CENTENÁRIO DE NASCIMENTO DE JOHN IRELAND, UM ATOR DE MUITOS FAROESTES


Fãs de faroestes conhecem bem o ator canadense John Ireland, nascido em 30 de janeiro de 1914, ou seja, exatamente há cem anos atrás. Em 1946 como um dos irmãos Clantons John Ireland fez seu primeiro western, sendo dirigido por John Ford, em “Paixão do Fortes” (My Darling Clementine). Seguiu-se a participação importante em “Rio Vermelho” (Red River), de Howard Hawks, lançado apenas em 1948. Melhor apresentação que essa para um ator seria impossível e mesmo assim, apesar de alguns papéis principais, John Ireland nunca chegou a ser um verdadeiro astro como seu início de carreira indicava. Mas seu olhar sinistro, cínico e ameaçador impressionou o público em muitos faroestes e filmes policiais, além de vários westerns-spaghetti. Pelos tantos e excelentes filmes nos quais atuou Ireland merece ser lembrado na data do centenário de seu nascimento.
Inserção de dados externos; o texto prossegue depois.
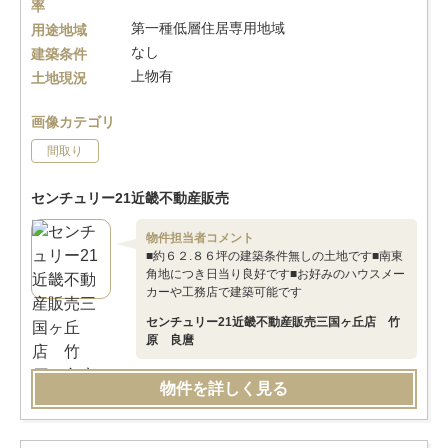
率
第一種低層住居専用地域
用途地域
なし
建築条件
上物有
土地現況
画像カテゴリ
間取り
センチュリー21近畿不動産販売
物件担当者コメント
■約６２.８６坪の建築条件無しの土地です■南東
角地につき日当り良好です■お好みのハウスメー
カーや工務店で建築可能です
センチュリー21近畿不動産販売三国ヶ丘店 竹
原 良麿
物件を詳しく見る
Fotos do início da carreira de John Ireland;
abaixo em "Paixão dos Fortes", ao lado
de Linda Darnell.
Fama indiscreta na comunidade hollywoodiana - Vancouver, no Canadá, foi a cidade natal de John Benjamin Ireland, filho de um criador de cavalos e de uma professora. Quando John era ainda criança seus pais se mudaram para São Francisco, na Califórnia e posteriormente para Nova York. Excelente nadador, John Ireland foi contratado por uma companhia que se exibia artisticamente em piscinas. Em 1940 John se casou com a atriz de teatro Elaine Ruth Gudman, com quem teve dois filhos. Alto e com feições expressivas, John foi notado junto da esposa e convidado a atuar em teatro, chegando à Broadway aos 28 anos, em 1942, estreando num pequeno papel numa encenação de “Macbeth”. John Ireland prosseguiu na Broadway atuando em diversas peças, entre elas outra de Shakespeare, “Ricardo III”, até que finalmente foi levado para Hollywood, e em 1945 apareceu pela primeira vez na tela no filme de guerra “Um Passeio ao Sol”, estrelado por Dana Andrews. Depois de alguns trabalhos obscuros veio a grande chance para John Ireland ao interpretar Billy Clanton em “Paixão dos Fortes”, que obteve razoável sucesso de público. Na sequência Ireland atuou em “Rio Vermelho”, este sim, um grande êxito de bilheteria que, juntamente com as notícias e fofocas publicadas sobre ele o tornaram bastante conhecido. O cômico Milton Berle, o ator Dan Dailey e o band-leader Artie Shaw eram conhecidos na comunidade hollywoodiana pelo exagerado tamanho de seus membros fálicos. John Ireland teve seu nome acrescentado a esse grupo o que fez com que ele passasse a ser disputado por starlets e mesmo por atrizes conhecidas que com ele queriam manter um affair amoroso. Tantas foram as aventuras extraconjugais de John que sua esposa Elaine requereu divórcio em 1948. No entanto o ator voltaria, em 1949, a se casar, desta vez com Joanne Dru, atriz que conheceu durante as filmagens de “Rio Vermelho”. Os padrinhos de casamento foram Barbara Ford (filha de John Ford), Gregory Peck e Mel Ferrer.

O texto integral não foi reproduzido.